I continue to appreciate the honor this show has for Classic Who. You guys. You have NO IDEA how fun it was to see the inside of a classic series TARDIS for someone who has been watching this show for most of her life. Looking at the simple, clunky, geometric designs and comparing them to the console rooms from the new series in my head was really a trip. In 1963, that’s what they thought looked cool and futuristic. The inset circles in the walls and the black-and-white patterns inside the time rotor (the thing that goes up and down in the middle when the TARDIS is in flight) were just as impressive to the original audience as the grand sweeping set and awesome lighting design we have today is to us. Bravo to the set design folks, both of yesteryear and today. 

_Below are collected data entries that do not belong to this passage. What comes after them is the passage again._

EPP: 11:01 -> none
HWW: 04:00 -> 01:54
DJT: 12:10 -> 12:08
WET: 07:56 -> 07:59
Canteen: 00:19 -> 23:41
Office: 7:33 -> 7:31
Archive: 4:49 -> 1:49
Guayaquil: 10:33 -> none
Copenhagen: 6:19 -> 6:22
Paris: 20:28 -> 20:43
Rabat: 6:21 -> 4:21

Speaking of sets, let’s talk about the diner TARDIS for a second. First of all, the cute little nod about the chameleon circuit being stuck was a nice touch that made me think maybe the chameleon circuits are just faulty on Type 40 TARDIS’s. (And now I want to write fanfic about Time Lords traveling the universe in ships shaped like all sorts of wacky things.) But more to the point, what an odd choice of location. I just did not understand why they chose to bring back that set and I’m still not sure I do. It was a significant place in Amy and Rory’s time, but that time had nothing to do with Capaldi’s Doctor or Clara. I suppose he could have told her about it, but since she was the one choosing the TARDIS’s appearance, it seemed odd that she would choose that and not something more significant to her own time on the show. I guess it’s possible that the show was trying to remind us of other companions and say something about people who are lost to us and how memories becomes stories, just as Amy and Rory did, but if so, it wasn’t really said clearly. It was just a weird, jarring choice that still has me scratching my head. 

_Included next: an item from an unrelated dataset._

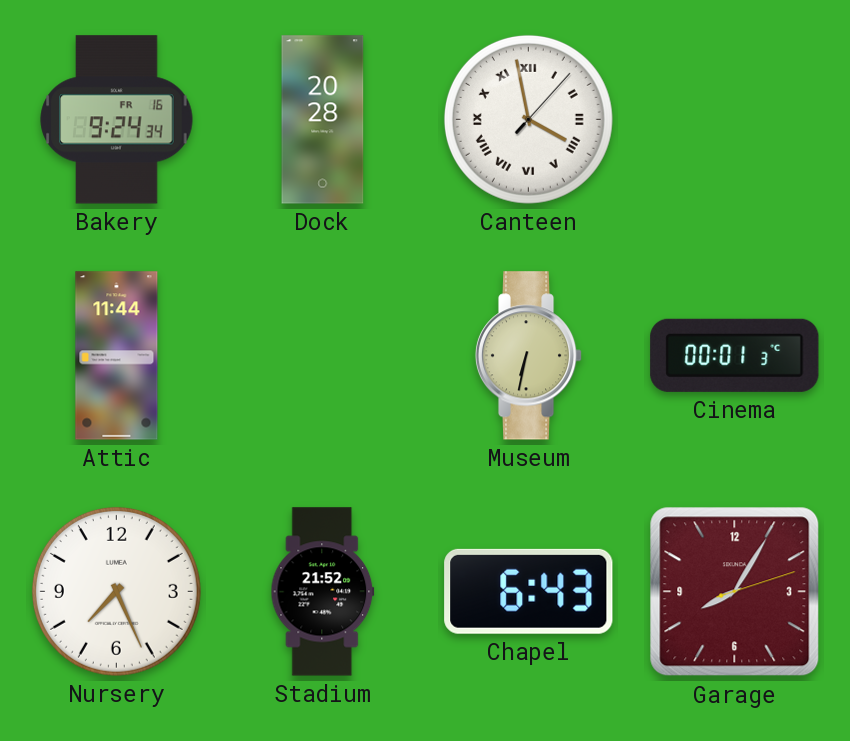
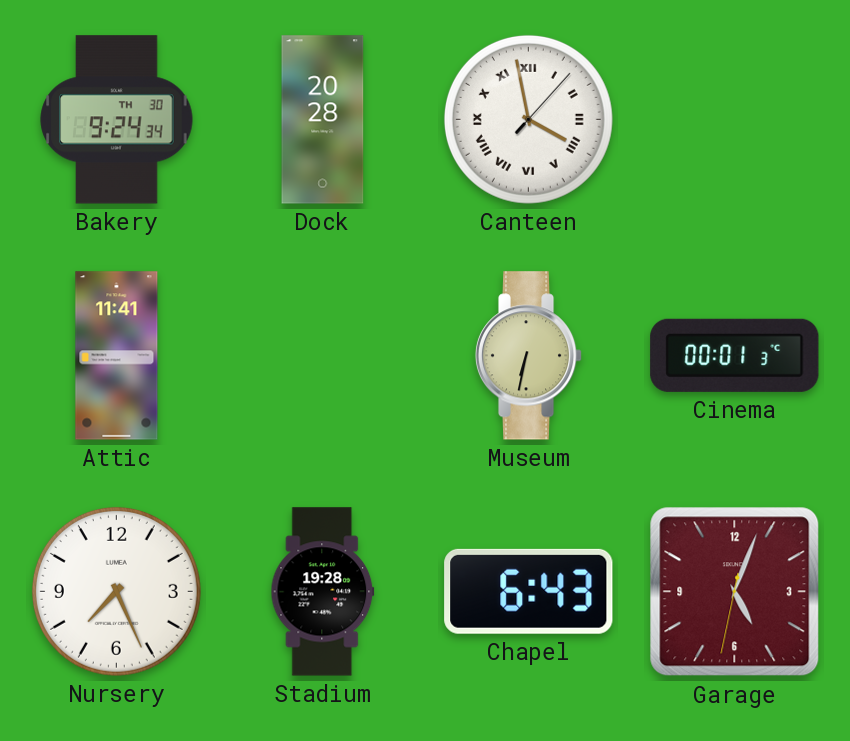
Bakery date: FR 16 -> TH 30
Attic: 11:44 -> 11:41
Stadium: 21:52 -> 19:28
Garage: 8:05 -> 5:03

Overall, I’ve said more about the set design than the plot of this episode and I think that’s telling. I understand what they did, why they did it, etc., I just didn’t care as much as they wanted me to. I’m used to big showdowns, the Doctor pulling off impossible feats, taking down major enemies in a season finale. This was a much quieter episode and I suppose that’s fine, but it’s not really what I wanted, especially given that, like Clara, I didn’t really want him to do what he was doing. I feel almost as though Moffat wrote himself off a cliff with his love for Clara and this is what he needed to do to bring the Doctor and the show back from that. I really enjoy Capaldi’s take on the character, the rock star grandad giddly gadding about the universe telling anyone who gets in his way to go to hell. I hope that, with Clara out of his system, we’ll get to see more of him having fun and not being so driven by his duty of care. I suppose I have to thank Clara for her choice to be willing to have the Doctor wiped from her memory in order to wipe her from his. I wish her well on her adventures, I’d even watch a spinoff featuring those two ladies and their adventures in their diner TARDIS on their way back to her death. But I am glad she is off this show and I look forward to seeing what comes next.

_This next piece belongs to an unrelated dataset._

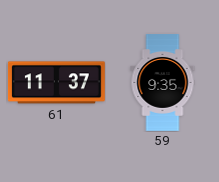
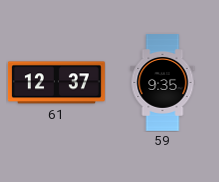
61: 11:37 -> 12:37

For now, what comes next is the Doctor getting to play around with a new sonic screwdriver (SO COOL) and the return of River Song. I know what I said earlier about overusing a returning character, but I love the hell out of River Song and we haven’t seen her in about 3 years so I’m psyched to see her come back. I want to thank anyone out there who’s been reading along all season. Writing about my favorite show all season has been an exciting adventure and it’s the readers who make it worth it. I hope you have have a great holiday, enjoy the Christmas special, and that the wait for season 10 isn’t too long for us all.